**TASK INSTRUCTIONS:** The following data has a line with "09:00 - 16:00 Uhr" and a line with "Preise zzgl. gesetzlicher MwSt.". Write out exactly those lines and all the lines between them.

[[ RECORDS open ]]

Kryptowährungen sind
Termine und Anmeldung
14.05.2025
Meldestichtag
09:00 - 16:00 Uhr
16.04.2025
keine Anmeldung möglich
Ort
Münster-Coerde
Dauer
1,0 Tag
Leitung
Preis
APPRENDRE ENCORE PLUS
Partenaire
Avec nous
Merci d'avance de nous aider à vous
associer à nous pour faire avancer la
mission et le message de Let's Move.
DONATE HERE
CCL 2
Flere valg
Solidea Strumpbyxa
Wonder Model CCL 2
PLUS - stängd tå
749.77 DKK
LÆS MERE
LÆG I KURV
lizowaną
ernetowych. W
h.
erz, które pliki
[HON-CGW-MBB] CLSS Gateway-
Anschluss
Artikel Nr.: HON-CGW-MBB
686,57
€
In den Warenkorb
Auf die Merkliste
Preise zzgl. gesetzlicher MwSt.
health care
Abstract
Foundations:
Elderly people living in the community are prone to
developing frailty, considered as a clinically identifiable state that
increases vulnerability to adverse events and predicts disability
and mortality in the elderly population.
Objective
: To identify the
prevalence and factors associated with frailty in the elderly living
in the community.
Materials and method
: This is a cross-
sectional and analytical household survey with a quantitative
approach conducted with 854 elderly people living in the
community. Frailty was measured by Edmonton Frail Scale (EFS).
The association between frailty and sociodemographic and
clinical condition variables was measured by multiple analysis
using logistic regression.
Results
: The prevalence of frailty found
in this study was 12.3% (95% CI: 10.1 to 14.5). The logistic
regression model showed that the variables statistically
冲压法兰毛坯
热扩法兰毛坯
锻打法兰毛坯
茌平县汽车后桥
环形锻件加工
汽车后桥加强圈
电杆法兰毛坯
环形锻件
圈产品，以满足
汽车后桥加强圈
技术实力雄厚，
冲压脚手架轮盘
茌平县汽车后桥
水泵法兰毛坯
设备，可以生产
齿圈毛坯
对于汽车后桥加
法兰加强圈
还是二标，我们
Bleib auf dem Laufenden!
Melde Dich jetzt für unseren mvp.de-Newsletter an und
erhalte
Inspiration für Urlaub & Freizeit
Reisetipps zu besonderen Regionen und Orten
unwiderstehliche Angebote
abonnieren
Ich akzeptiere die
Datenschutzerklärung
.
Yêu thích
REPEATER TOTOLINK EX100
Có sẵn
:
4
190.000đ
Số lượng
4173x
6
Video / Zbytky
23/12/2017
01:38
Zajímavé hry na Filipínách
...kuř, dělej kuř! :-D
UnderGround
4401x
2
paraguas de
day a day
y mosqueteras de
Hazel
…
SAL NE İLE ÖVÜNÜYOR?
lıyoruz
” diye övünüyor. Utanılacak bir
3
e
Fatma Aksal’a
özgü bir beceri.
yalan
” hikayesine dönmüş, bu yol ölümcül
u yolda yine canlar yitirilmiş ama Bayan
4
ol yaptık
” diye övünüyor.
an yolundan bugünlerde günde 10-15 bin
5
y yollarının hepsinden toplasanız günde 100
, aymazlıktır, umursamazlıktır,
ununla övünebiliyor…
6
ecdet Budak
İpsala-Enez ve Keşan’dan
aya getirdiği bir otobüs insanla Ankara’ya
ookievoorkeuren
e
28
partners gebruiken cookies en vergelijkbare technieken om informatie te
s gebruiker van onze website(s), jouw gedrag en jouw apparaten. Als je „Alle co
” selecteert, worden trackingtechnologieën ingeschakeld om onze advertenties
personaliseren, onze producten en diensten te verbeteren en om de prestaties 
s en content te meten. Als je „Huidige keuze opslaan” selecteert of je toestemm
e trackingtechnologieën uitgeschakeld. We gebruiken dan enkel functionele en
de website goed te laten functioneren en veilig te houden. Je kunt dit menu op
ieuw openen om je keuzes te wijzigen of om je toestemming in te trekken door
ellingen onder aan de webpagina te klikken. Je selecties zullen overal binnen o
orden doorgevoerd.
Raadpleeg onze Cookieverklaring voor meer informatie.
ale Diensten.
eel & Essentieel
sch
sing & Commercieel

[[ RECORDS closed ]]

**WRITTEN REPLY:**
09:00 - 16:00 Uhr
16.04.2025
keine Anmeldung möglich
Ort
Münster-Coerde
Dauer
1,0 Tag
Leitung
Preis
APPRENDRE ENCORE PLUS
Partenaire
Avec nous
Merci d'avance de nous aider à vous
associer à nous pour faire avancer la
mission et le message de Let's Move.
DONATE HERE
CCL 2
Flere valg
Solidea Strumpbyxa
Wonder Model CCL 2
PLUS - stängd tå
749.77 DKK
LÆS MERE
LÆG I KURV
lizowaną
ernetowych. W
h.
erz, które pliki
[HON-CGW-MBB] CLSS Gateway-
Anschluss
Artikel Nr.: HON-CGW-MBB
686,57
€
In den Warenkorb
Auf die Merkliste
Preise zzgl. gesetzlicher MwSt.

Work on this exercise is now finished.